Dev-Sağlık-İş’in 17 Kasımda Abdi İpekçi parkında düzenlemiş olduğu mitinge yaklaşık 450 kişi katıldı. Mersin’den, Antalya’dan, Adana’dan, Diyarbakır’dan, Kocaeli’den gelen işçilere, Türk Tabipler Birliği Tıp Öğrencileri kolunun da destek vermesi, mitingi daha coşkulu bir hale getirdi. Mitinge katılanların yaş ortalamasının oldukça genç olması ve bunların mitinge işten atılma tehlikesini göze alarak katılmaları da önemliydi. Dev-Sağlık-İş sendikasında örgütlenerek mitinge katılan bu işçiler, kararlılıklarını ve sendikal mücadeleye olan inançlarını dosta düşmana gösterdiler.
“Güvenli gelecek, güvenceli iş”, “insanlık ihaleye çıkartılamaz”, “yaşasın halkların kardeşliği”, “direne direne kazanacağız”, “söz yetki karar çalışanlara”, “yaşasın örgütlü mücadelemiz”, “kurtuluş yok tek başına, ya hep beraber ya hiçbirimiz” diyen sağlık emekçileri, Telekom grevini sürdüren işçi kardeşlerine de destek olduklarını “Telekom işçisi yalnız değildir” sloganlarıyla ifade ettiler.
Miting, katılımın azlığına rağmen anlamlıydı, çünkü sağlıkta taşeronlaştırmaya karşı çıkan sağlık emekçilerini biraraya getirmeye çalışıyordu. Taşeron firmalarda örgütlenmek, bu örgütlülüğü sürdürmek kolay bir iş değildir. Ya sürekli sözleşmeler yenilenir ya da taşeron firma ismini değiştirir. Bunun için işçiler örgütlense bile firmanın ismi değiştiği için sendikanın tekrar yetki alması gerekir. Mitingde, Uludağ Üniversitesi Tıp Fakültesi Hastanesinde taşeron işçisi olarak çalışan bir hastabakıcıyla konuştuğumuzda da bize aynı şeyleri ifade etti. 9 yıldır çalıştığı aynı taşeron firma değişik isimleri altında faaliyet gösterdiği için hiçbir şekilde kıdem tazminatı alamadığını, sürekli asgari ücretle çalıştığını söyledi. Ama bu sömürüye daha fazla boyun eğmeyeceğini, aldığı parayı nerede olsa alabileceğini, tek çözümün örgütlü mücadeleden geçtiğini söyledi.
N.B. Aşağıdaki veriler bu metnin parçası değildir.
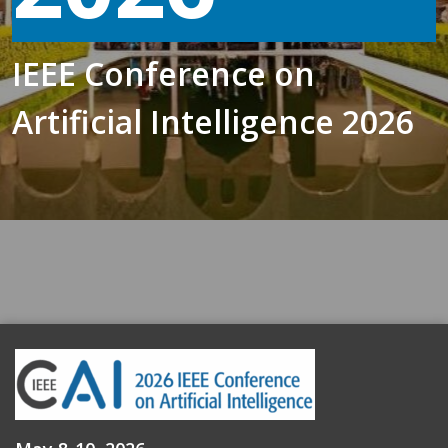
IEEE Conference on
Artificial Intelligence 2026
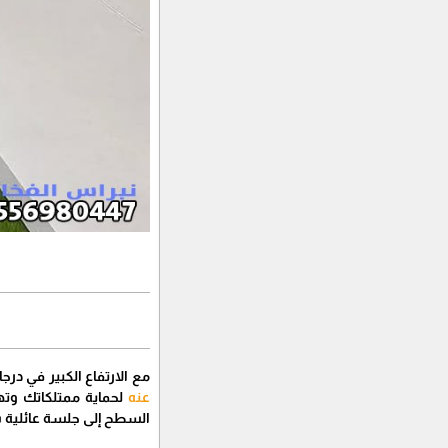
​مع الارتفاع الكبير في د
عنه
لحماية ممتلكاتك وت
السطح إلى جلسة عائلية س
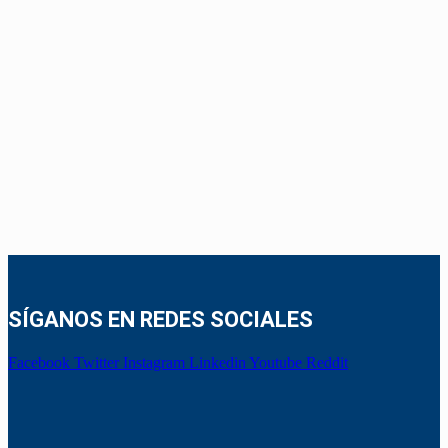
SÍGANOS EN REDES SOCIALES
Facebook
Twitter
Instagram
Linkedin
Youtube
Reddit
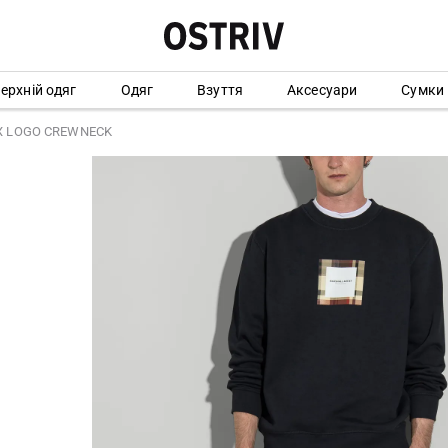
ерхній одяг
Одяг
Взуття
Аксесуари
Сумки
OX LOGO CREWNECK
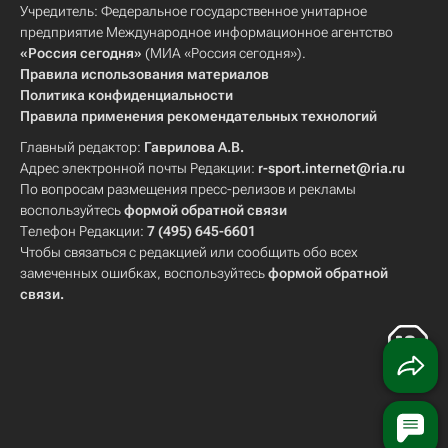
Учредитель: Федеральное государственное унитарное
предприятие Международное информационное агентство
«Россия сегодня»
(МИА «Россия сегодня»).
Правила использования материалов
Политика конфиденциальности
Правила применения рекомендательных технологий
Главный редактор:
Гаврилова А.В.
Адрес электронной почты Редакции:
r-sport.internet@ria.ru
По вопросам размещения пресс-релизов и рекламы
воспользуйтесь
формой обратной связи
Телефон Редакции:
7 (495) 645-6601
Чтобы связаться с редакцией или сообщить обо всех
замеченных ошибках, воспользуйтесь
формой обратной
связи
.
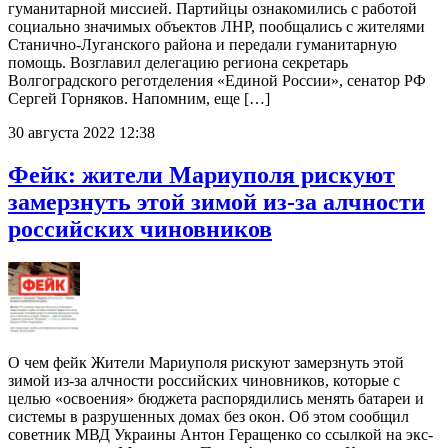
гуманитарной миссией. Партийцы ознакомились с работой
социально значимых объектов ЛНР, пообщались с жителями
Станично-Луганского района и передали гуманитарную
помощь. Возглавил делегацию региона секретарь
Волгоградского реготделения «Единой России», сенатор РФ
Сергей Горняков. Напомним, еще […]
30 августа 2022 12:38
Фейк: жители Мариуполя рискуют
замерзнуть этой зимой из-за алчности
российских чиновников
О чем фейк Жители Мариуполя рискуют замерзнуть этой
зимой из-за алчности российских чиновников, которые с
целью «освоения» бюджета распорядились менять батареи и
системы в разрушенных домах без окон. Об этом сообщил
советник МВД Украины Антон Геращенко со ссылкой на экс-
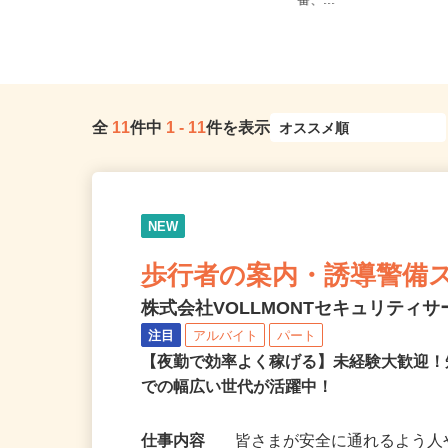
ノ門、神谷町、表参道、
東京都内各所 ※直行直帰
番、...
全
11
件中
1
-
11
件を表示
NEW
歩行者の案内・誘導警備
株式会社VOLLMONTセキュリティ
注目
アルバイト
パート
【夜勤で効率よく稼げる】未経験大歓迎！
での幅広い世代が活躍中！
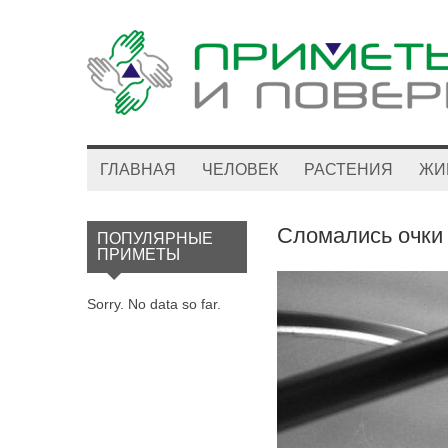
ГЛАВНАЯ
ЧЕЛОВЕК
РАСТЕНИЯ
ЖИ
Сломались очки
ПОПУЛЯРНЫЕ
ПРИМЕТЫ
Sorry. No data so far.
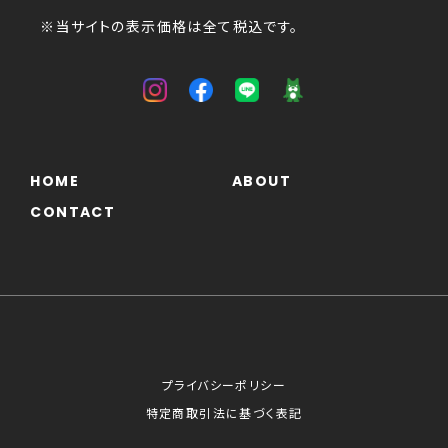
※当サイトの表示価格は全て税込です。
HOME
ABOUT
CONTACT
プライバシーポリシー
特定商取引法に基づく表記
Türkiye’de bu şekilde çalışan on binlerce işçi var. Bu işçiler en temel hakları ellerinden alınarak çalıştırılıyorlar. Eşit iş yaptıkları diğer kadrolu işçi arkadaşlarından çok daha düşük ücretlere çalıştırılıyorlar. Dahası temizlik işçisi adı altında hastabakıcı, hemşire olarak çalıştırılan insanlar da bulunuyor. Bunun daha ilerisi ise hekimlerin de taşeron firmayla çalışması olacak herhalde.
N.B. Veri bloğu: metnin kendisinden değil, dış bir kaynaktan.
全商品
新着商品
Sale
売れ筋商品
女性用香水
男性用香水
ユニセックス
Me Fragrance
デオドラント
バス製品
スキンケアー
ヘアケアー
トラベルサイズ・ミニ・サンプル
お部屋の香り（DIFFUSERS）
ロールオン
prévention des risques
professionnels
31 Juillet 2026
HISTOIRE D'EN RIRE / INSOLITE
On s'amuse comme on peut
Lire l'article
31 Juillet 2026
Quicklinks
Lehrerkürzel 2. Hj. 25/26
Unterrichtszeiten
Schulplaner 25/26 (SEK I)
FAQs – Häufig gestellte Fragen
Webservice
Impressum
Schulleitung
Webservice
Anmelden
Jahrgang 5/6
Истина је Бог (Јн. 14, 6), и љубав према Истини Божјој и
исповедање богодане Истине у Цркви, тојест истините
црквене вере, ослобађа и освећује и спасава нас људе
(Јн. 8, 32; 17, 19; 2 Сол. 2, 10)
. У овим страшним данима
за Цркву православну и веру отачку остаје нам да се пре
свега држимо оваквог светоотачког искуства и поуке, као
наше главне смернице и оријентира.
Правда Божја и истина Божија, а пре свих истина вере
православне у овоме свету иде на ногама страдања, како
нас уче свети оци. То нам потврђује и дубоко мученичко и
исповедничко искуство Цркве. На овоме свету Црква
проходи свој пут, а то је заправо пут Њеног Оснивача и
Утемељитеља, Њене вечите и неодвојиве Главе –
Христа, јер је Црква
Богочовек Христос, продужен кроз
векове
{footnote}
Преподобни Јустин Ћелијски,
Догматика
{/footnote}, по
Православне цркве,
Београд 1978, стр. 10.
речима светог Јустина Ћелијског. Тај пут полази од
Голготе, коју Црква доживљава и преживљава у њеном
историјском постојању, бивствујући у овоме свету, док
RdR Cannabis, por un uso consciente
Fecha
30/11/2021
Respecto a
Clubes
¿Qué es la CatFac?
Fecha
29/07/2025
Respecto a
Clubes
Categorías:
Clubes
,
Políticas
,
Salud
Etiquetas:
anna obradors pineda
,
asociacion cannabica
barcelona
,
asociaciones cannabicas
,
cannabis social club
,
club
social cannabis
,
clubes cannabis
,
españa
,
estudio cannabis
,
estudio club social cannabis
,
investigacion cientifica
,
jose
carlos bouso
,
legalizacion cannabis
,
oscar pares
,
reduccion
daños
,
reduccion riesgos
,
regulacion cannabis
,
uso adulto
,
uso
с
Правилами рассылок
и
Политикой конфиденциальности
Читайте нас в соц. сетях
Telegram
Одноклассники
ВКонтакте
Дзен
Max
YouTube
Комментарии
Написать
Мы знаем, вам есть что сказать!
Uzun bir süreden bu yana, pansuman malzemelerinden tutun da, alçılarına, eldivenlerine kadar her türlü malzeme hastalara aldırılıyor. Hastaneler, sağlık hizmeti veren kurumlar olmaktan çok, tamamen kâr amacıyla çalışan ticarethanelere çevrilmiş durumda. Bunun sonucunda ise hem hastalar hem hastane çalışanları inanılmaz bir sömürüyle karşı karşıya getirilmiş bulunuyor.
Sağlık emekçileri, tüm bu saldırılara karşı, hakkın verilmeyeceğinin ancak alınabileceğinin bilinciyle örgütlü mücadeleye atılıyorlar. Onlara bu onurlu mücadelelerinde başarılar diliyoruz ve hep söylediğimiz gibi; Örgütlüysek Her Şeyiz, Örgütsüzsek Hiçbir Şey!